Michael Starsinic
The American Community Survey (ACS) is a continuous monthly survey that collects the data historically collected by the decennial census long form sample. Full implementation of the ACS began in January 2005, with the sample expanding to a size of approximately three million housing unit addresses, with sample in all counties and county equivalents in the 50 states, the District of Columbia, and Puerto Rico.

A single year’s worth of sample in the ACS is not adequate to publish estimates for all geographic areas for which long form estimates were published in Census 2000. Instead, 1-year estimates are published only for geographic areas with a population of at least 65,000. For smaller areas, several years of ACS sample are pooled together to create "period" estimates. The first estimates based on three years of pooled ACS data were published in 2008 for all areas with a population of at least 20,000 using data from 2005 through 2007. All geographic areas, including Census tracts and block groups, will be published using five years’ worth of pooled ACS data. The five-year data will first be published in 2010 for the years 2005-2009. (U.S. Census Bureau 2009)

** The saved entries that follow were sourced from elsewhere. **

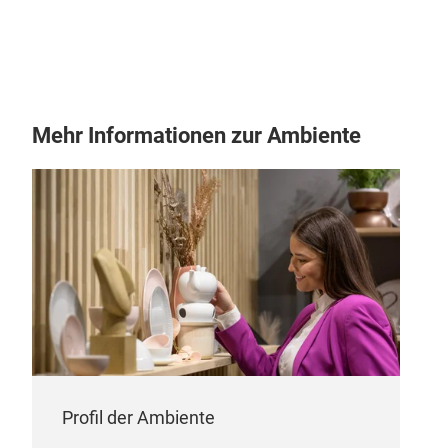
T-7
Aufb
Typ
Mehr Informationen zur Ambiente
Profil der Ambiente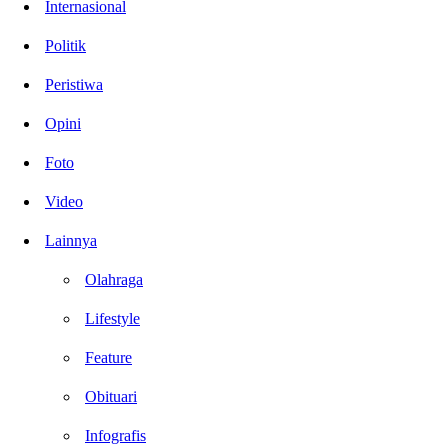
Internasional
Politik
Peristiwa
Opini
Foto
Video
Lainnya
Olahraga
Lifestyle
Feature
Obituari
Infografis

The ACS follows in the footsteps of the long form in publishing a very large array of data products accessible through the Census Bureau’s American FactFinder (AFF) website. The ACS creates several thousand data products, some containing hundreds of individual estimates, for thousands of different geographic areas - over 6,000 areas for 1-year data and over 13,000 for 3-year data. That adds up to hundreds of millions of estimates released each year. The ACS realizes that not all the estimates that are produced are of high quality - many may be based on a handful of sampled observations, and others are zero, with no sample cases in that geographic area having those characteristics.

One way the ACS has chosen to address this problem of low-reliability data is by instituting a process of "data quality filtering" for 1-year and 3-year data products, which identifies products with the highest concentrations of low-reliability estimates and prevents their publication on AFF. This paper documents research that attempts to answer two questions about the ACS’s filtering procedures:

  • How does the current data quality filtering methodology affect the reliability of the data that the ACS publishes, for both 1-year and 3-year data products?
  • How do several alternate filtering methods affect the reliability of estimates that would be published under those rules?